Gloria Steinem came to town this weekend. She is awesome. Her advocacy for equality among all genders, races and socioeconomic classes is inspiring. She is 85 years old, brilliant, calm and quick-witted. When she greeted the audience at Nashville’s War Memorial Auditorium, only to realize that her microphone wasn’t working, she quipped without skipping a beat, “Women need to take control of technology.”
With those words — and so many other pithy Steinemisms from her new book, The Truth Will Set You Free, But First It Will Piss You Off!, ringing in my ears, I set out the next morning to deep-clean my house.
Yes, I hear myself. I know, June Cleaver called and she wants her apron back. But the moths are coming for my family — first they came for our sweaters — and I will not let them win.
I was swiping at a silvery constellation of cocoons above my guest room, when I realized the source of the infestation was a tattered wool rug on the hardwood floor. Commonsense would suggest removing the moth-eaten rug, but there was a problem: The floor covering performed the critical function of concealing the cable cord on its unsightly path from a closet to the television.
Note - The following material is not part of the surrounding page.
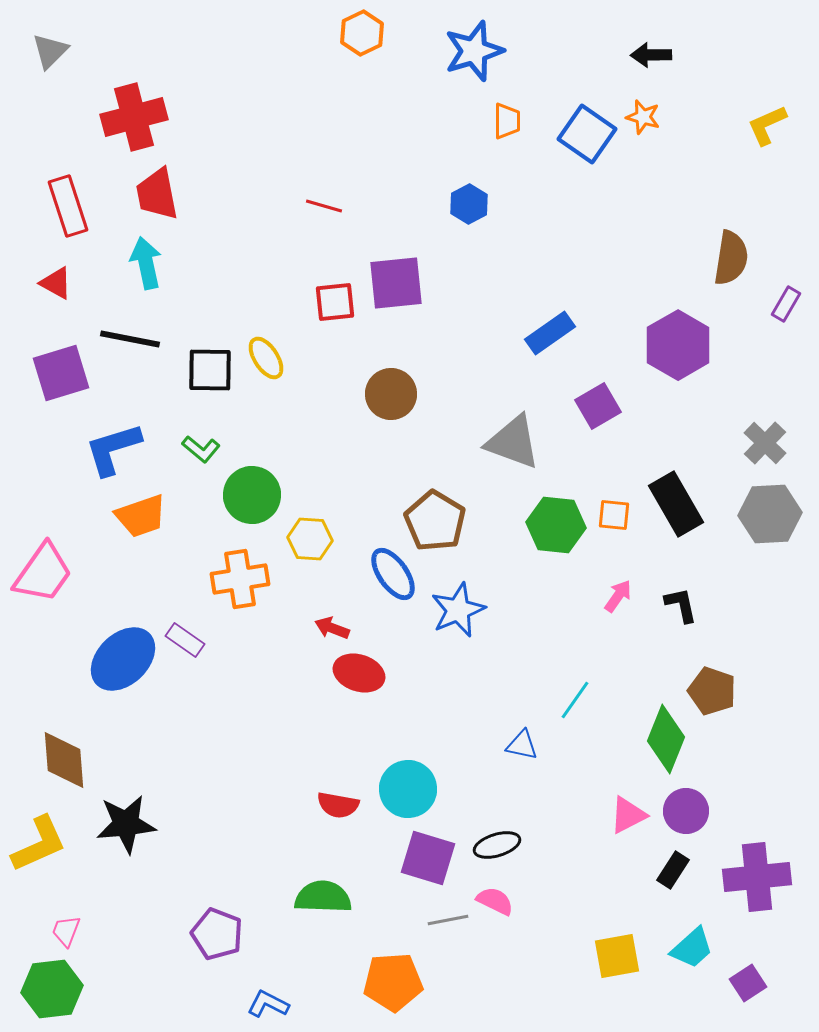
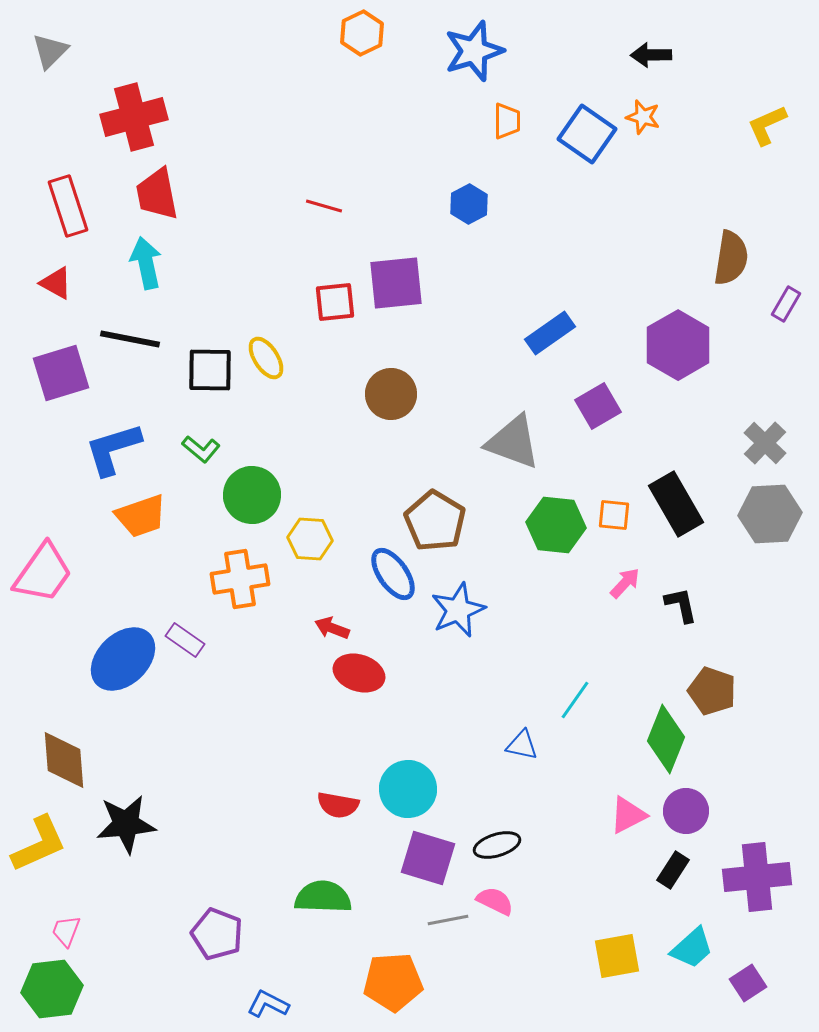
pink arrow at (618, 596): moved 7 px right, 13 px up; rotated 8 degrees clockwise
In fact, long before the guest room suffered from insects, it suffered from sub-optimal feng shui, due to the restriction of the cable cord, which functioned as a coaxial leash for the television. Sure, I could have called the cable company to fix it, but life is too short to make elective phone calls to the cable company.
Suddenly, Gloria Steinem’s words echoed in my ears: Take control of technology!
It occurred to me that I had not applied my new Tennessee College of Applied Technology handiness to this confounding wiring set-up, and I suddenly realized that, now that I have power tools, THE CABLE CORD IS NOT THE BOSS OF ME!
After twenty years of living at the mercy of an ill-placed cable cord, I went to the basement, traced the dastardly wire, decided where I wanted it to enter the guest room, then drilled a hole in the hardwood floor, shoved the wire through, plugged the TV in right where I wanted it, and disposed of the infested rug. The whole outrageous act of everyday rebellion took ten minutes and one Dewalt cordless impact driver.
Of course, I still had to wait for my kids to get home to hook up all the USB and HDMI and WTF cords, but that gave me more time to browse Gloria Steinem’s new book, which is now on the bedside table of the moth-free guest room, right beside the TV remote.